* **SUPPLIED RECORDS**
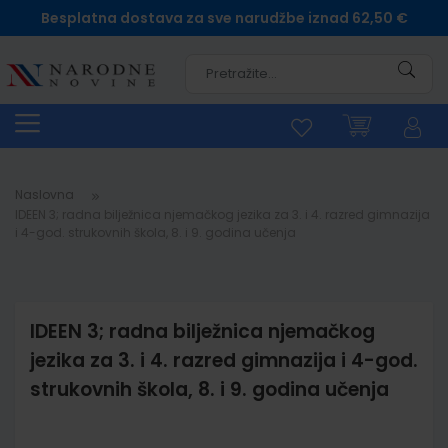
Besplatna dostava za sve narudžbe iznad 62,50 €
Pretra
Naslovna
IDEEN 3; radna bilježnica njemačkog jezika za 3. i 4. razred gimnazija
i 4-god. strukovnih škola, 8. i 9. godina učenja
IDEEN 3; radna bilježnica njemačkog
jezika za 3. i 4. razred gimnazija i 4-god.
strukovnih škola, 8. i 9. godina učenja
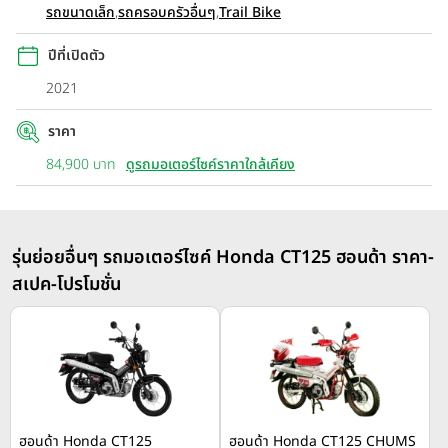
รถขนาดเล็ก
,
รถครอบครัวอื่นๆ
,
Trail Bike
ปีที่เปิดตัว
2021
ราคา
84,900 บาท
ดูรถมอเตอร์ไซค์ราคาใกล้เคียง
รุ่นย่อยอื่นๆ รถมอเตอร์ไซค์ Honda CT125 ฮอนด้า ราคา-
สเปค-โปรโมชั่น
ฮอนด้า Honda CT125
ฮอนด้า Honda CT125 CHUMS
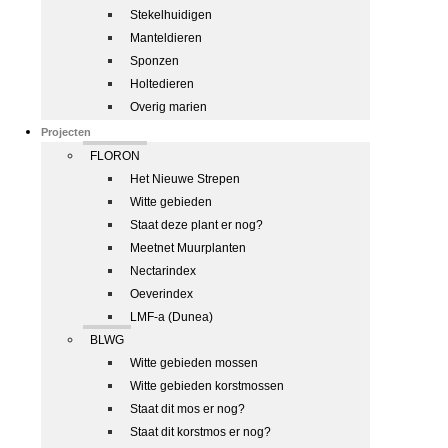
Stekelhuidigen
Manteldieren
Sponzen
Holtedieren
Overig marien
Projecten
FLORON
Het Nieuwe Strepen
Witte gebieden
Staat deze plant er nog?
Meetnet Muurplanten
Nectarindex
Oeverindex
LMF-a (Dunea)
BLWG
Witte gebieden mossen
Witte gebieden korstmossen
Staat dit mos er nog?
Staat dit korstmos er nog?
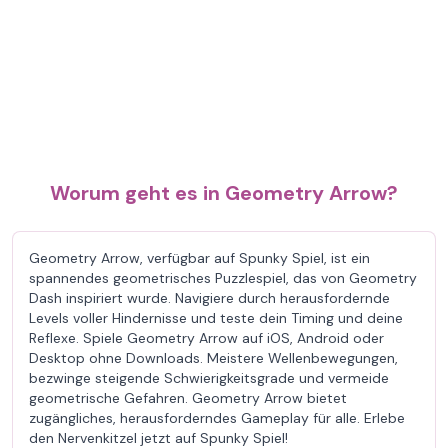
Worum geht es in Geometry Arrow?
Geometry Arrow, verfügbar auf Spunky Spiel, ist ein
spannendes geometrisches Puzzlespiel, das von Geometry
Dash inspiriert wurde. Navigiere durch herausfordernde
Levels voller Hindernisse und teste dein Timing und deine
Reflexe. Spiele Geometry Arrow auf iOS, Android oder
Desktop ohne Downloads. Meistere Wellenbewegungen,
bezwinge steigende Schwierigkeitsgrade und vermeide
geometrische Gefahren. Geometry Arrow bietet
zugängliches, herausforderndes Gameplay für alle. Erlebe
den Nervenkitzel jetzt auf Spunky Spiel!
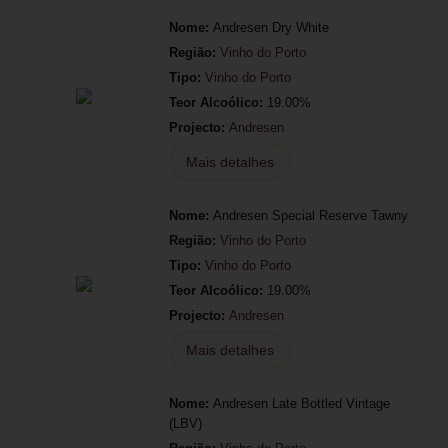
Nome:
Andresen Dry White
Região:
Vinho do Porto
Tipo:
Vinho do Porto
Teor Alcoólico:
19.00%
Projecto:
Andresen
Mais detalhes
Nome:
Andresen Special Reserve Tawny
Região:
Vinho do Porto
Tipo:
Vinho do Porto
Teor Alcoólico:
19.00%
Projecto:
Andresen
Mais detalhes
Nome:
Andresen Late Bottled Vintage
(LBV)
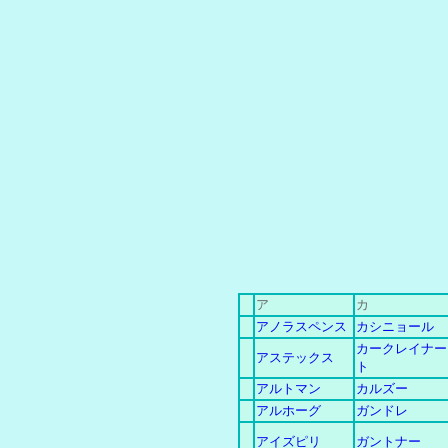
ア
カ
アノラスペンス
カシニョール
カークレイナー
アステックス
ト
アルトマン
カルズー
アルホーグ
ガンドレ
アイズピリ
ガントナー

* **TASK GOAL**
From the first line to the last, write out the data above exactly. Omit the pictures.

* **TASK RESULT**
Besplatna dostava za sve narudžbe iznad 62,50 €
Pretra
Naslovna
IDEEN 3; radna bilježnica njemačkog jezika za 3. i 4. razred gimnazija
i 4-god. strukovnih škola, 8. i 9. godina učenja
IDEEN 3; radna bilježnica njemačkog
jezika za 3. i 4. razred gimnazija i 4-god.
strukovnih škola, 8. i 9. godina učenja
รถขนาดเล็ก
,
รถครอบครัวอื่นๆ
,
Trail Bike
ปีที่เปิดตัว
2021
ราคา
84,900 บาท
ดูรถมอเตอร์ไซค์ราคาใกล้เคียง
รุ่นย่อยอื่นๆ รถมอเตอร์ไซค์ Honda CT125 ฮอนด้า ราคา-
สเปค-โปรโมชั่น
ฮอนด้า Honda CT125
ฮอนด้า Honda CT125 CHUMS
Stekelhuidigen
Manteldieren
Sponzen
Holtedieren
Overig marien
Projecten
FLORON
Het Nieuwe Strepen
Witte gebieden
Staat deze plant er nog?
Meetnet Muurplanten
Nectarindex
Oeverindex
LMF-a (Dunea)
BLWG
Witte gebieden mossen
Witte gebieden korstmossen
Staat dit mos er nog?
Staat dit korstmos er nog?
Worum geht es in Geometry Arrow?
Geometry Arrow, verfügbar auf Spunky Spiel, ist ein
spannendes geometrisches Puzzlespiel, das von Geometry
Dash inspiriert wurde. Navigiere durch herausfordernde
Levels voller Hindernisse und teste dein Timing und deine
Reflexe. Spiele Geometry Arrow auf iOS, Android oder
Desktop ohne Downloads. Meistere Wellenbewegungen,
bezwinge steigende Schwierigkeitsgrade und vermeide
geometrische Gefahren. Geometry Arrow bietet
zugängliches, herausforderndes Gameplay für alle. Erlebe
den Nervenkitzel jetzt auf Spunky Spiel!
Nome:
Andresen Dry White
Região:
Vinho do Porto
Tipo:
Vinho do Porto
Teor Alcoólico:
19.00%
Projecto:
Andresen
Mais detalhes
Nome:
Andresen Special Reserve Tawny
Região:
Vinho do Porto
Tipo:
Vinho do Porto
Teor Alcoólico:
19.00%
Projecto:
Andresen
Mais detalhes
Nome:
Andresen Late Bottled Vintage
(LBV)
ア
カ
アノラスペンス
カシニョール
カークレイナー
アステックス
ト
アルトマン
カルズー
アルホーグ
ガンドレ
アイズピリ
ガントナー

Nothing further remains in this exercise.